Available records ::
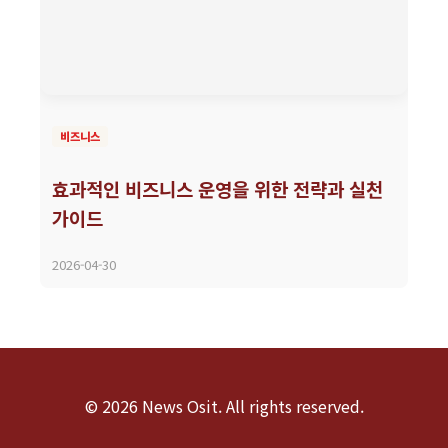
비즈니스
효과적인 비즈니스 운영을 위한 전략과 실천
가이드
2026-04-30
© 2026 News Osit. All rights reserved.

---

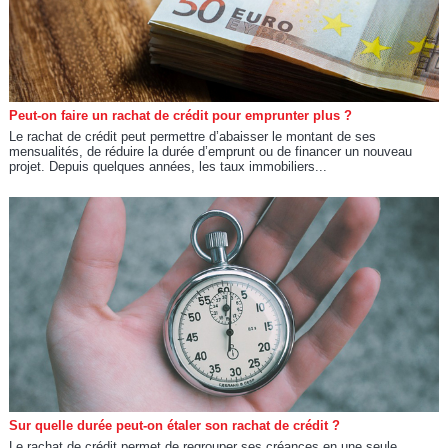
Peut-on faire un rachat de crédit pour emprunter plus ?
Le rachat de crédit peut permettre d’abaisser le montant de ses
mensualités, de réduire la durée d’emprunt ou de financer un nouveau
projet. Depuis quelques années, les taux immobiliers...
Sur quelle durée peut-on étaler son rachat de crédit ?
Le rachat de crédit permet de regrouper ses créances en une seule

Problem description :: Return only the lines between the one holding "Peut-on faire un" and the one holding "Sur quelle durée", inclusive, exactly as they appear above.

Task response ::
Peut-on faire un rachat de crédit pour emprunter plus ?
Le rachat de crédit peut permettre d’abaisser le montant de ses
mensualités, de réduire la durée d’emprunt ou de financer un nouveau
projet. Depuis quelques années, les taux immobiliers...
Sur quelle durée peut-on étaler son rachat de crédit ?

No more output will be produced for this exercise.